Deux adaptations restent nécessaires. À sept, la partie complète demande sept manches et devient interminable, donc on n'en joue qu'une ou deux. Et la répartition de la parole ne se règle pas seule, il faut des tours imposés pour que deux bavards ne confisquent pas l'exercice.



Comme je suis enseignant avant d'être blogueur, j'ai poussé l'idée jusqu'au bout et préparé deux fiches prêtes à l'emploi. Une fiche enseignant qui détaille le déroulement d'une période de cinquante minutes, dix de consignes, vingt de jeu, vingt de rédaction, avec la grille d'évaluation et les adaptations DASPA. Et une fiche élève qui transforme l'histoire jouée en un vrai conte, schéma narratif, temps du récit et formules du genre. Si tu enseignes le français et que ce matériel t'intéresse, il est à toi : écris-moi à inspired.gaming@outlook.be, ou envoie-moi un message privé sur Facebook ou Instagram, et je te les envoie.


Verdict

Je ne mets pas de note à cet article, et c'est délibéré. Nous sommes en juillet, les classes sont vides, et je n'ai testé ce jeu que dans sa pire configuration, à deux joueurs avec un enfant en dessous de l'âge conseillé. Ce que j'écris sur son usage scolaire reste donc une hypothèse argumentée, pas un compte rendu. Team Story part dans mon cartable à la rentrée : je le mettrai sur la table en classe et en DASPA dès septembre, et un second article dira ce que ça aura donné, note comprise, y compris si l'expérience tombe à plat.

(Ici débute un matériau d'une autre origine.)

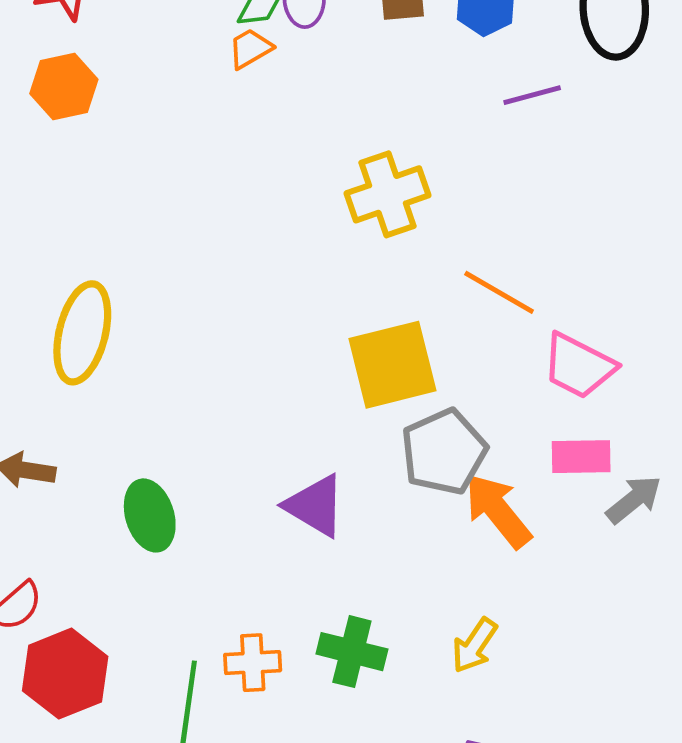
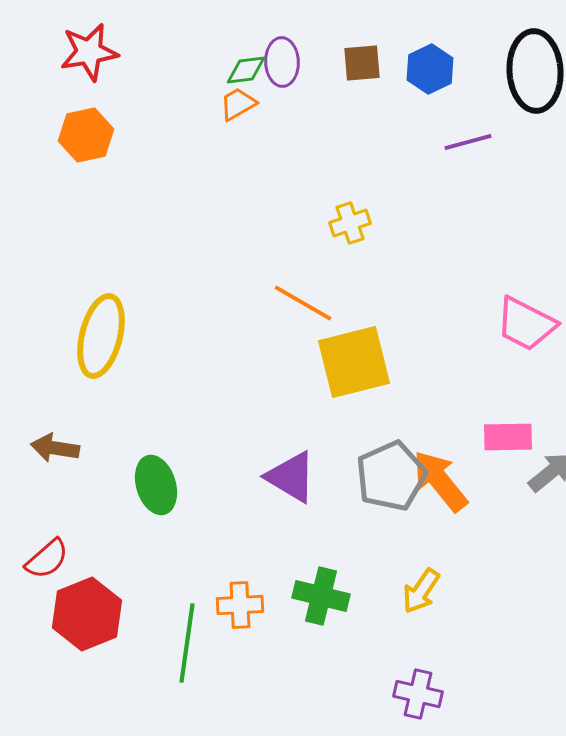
yellow cross: (387, 194) -> (350, 223), size x0.6
orange line: (499, 292) -> (303, 303), moved
pink trapezoid: (579, 366) -> (526, 324), moved
gray pentagon: (444, 452) -> (391, 476), moved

Ce dont je suis sûr, en revanche, c'est que Team Story est meilleur que ses propres règles. Achète-le si vous êtes au moins trois à la maison, ou si tu enseignes le français, et range le bloc de score dès la première partie. Passe ton chemin si tu cherches un jeu à deux, Lost in Adventure remplit bien mieux cet office, et si c'est un familial franc et immédiat que tu veux, Spooky Tower reste mon meilleur conseil de l'année.